DENKTAŞ İLE DOKTOR KÜÇÜK’Ü ANMAK VE SOLUN DRAMI
Önce Denktaş’ı ardından da Doktor Küçük’ü andık ölüm yıldönümlerinde.
Bildik nutuklar atıldı, tanıdık açıklamalar yapıldı.
Alkışlayanlar da oldu, eleştirenler de.
Alkışlayan kısmı malum da, eleştiren kısmı giderek ilginç bir hal almaya başladı.
Hem kesim hem de içerik olarak yaşanıyor bu ilginçleşme.
Önceden sol kesimin gerek Denktaş gerekse Doktor Küçük konusundaki eleştirilerine alışmıştık.
Kıbrıs konusu odaklı, bildik kelamlardı.
Ama bu yıl öyle olmadı.
Sol kesim bir yandan sağ kesimi eleştirdi, diğer yandan Denktaş ile Doktor Küçük’e sahip çıktı..!
Hem de nasıl..!
Sol kesimin temel eleştiri noktası gerçekten siyasi tarihimize not düşülecek bir boyutta..
Onlara göre sağ siyaset, liderlerine de ideolojilerine de sahip çıkmıyor..
Ve bu “sahip çıkma”yı onlar yapıyor..
Şimdilik liderler noktasındalar, ideoloji aşamasına henüz geçmediler.
Bunun nedenleri ve sonuçları üzerine konuşmak lazım.
En temel nedeni elbette ki siyaset yapmaktır.
Sol siyaset eline geçen her fırsatta “rakibi” sağ siyaseti eleştirmekte.
Bu, işin normal ve anlaşılır kısmı.
Ama işin diğer yönü gerçekten enteresan.
Bugün baktığımızda, sağ siyasetin Doktor Küçük ve Denktaş olmak üzere lider vasıflı siyasetçiler yetiştirdiğini görmekteyiz.
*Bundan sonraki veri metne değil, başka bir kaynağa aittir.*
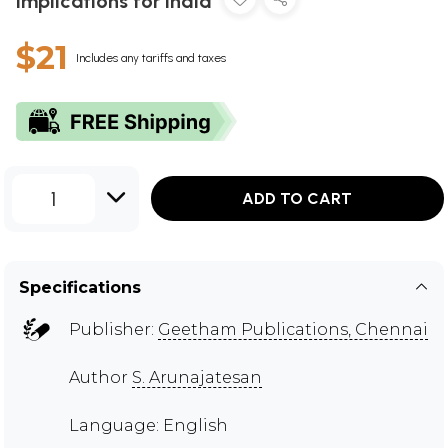
Implications for India
$21
Includes any tariffs and taxes
1
ADD TO CART
Specifications
Publisher:
Geetham Publications, Chennai
Author
S. Arunajatesan
Language: English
Ama sol siyasette böyle bir şey yok.
Bugüne kadar olmadı.
Görünen o ki bugünden sonra da olmayacak.
Hal böyle olunca da, lidersiz kalan sol siyaset, sağ’ın liderlerini kendisine uyarlamaya kalkıştı.
Belli noktaları öne çıkararak bunu yapıyorlar.
Sıkıştıkları yerde ise suçu liderler yerine mevcut sağ siyasete atıyorlar.
Gerçekten enteresan haller bunlar..
Solun gidişatı açısından da sağın selameti açısından da değişik sonuçlar doğurabilir.
Gerçi sol’un içinden bazı farklı sesler çıkmadı değil.
Bilerek ya da bilmeyerek bu durumun aksine açıklamalarda bulundular.
Ama onlar da zaten sol’un içerisinde yer bulamamış olanlardı.
Sonuç değişmedi yani..
Sol’un sağ’ın liderlerine sahip çıktığı ve sağ’ı bu konuda eleştirdiği bir döneme girdik.
Hepimize hayırlı olsun..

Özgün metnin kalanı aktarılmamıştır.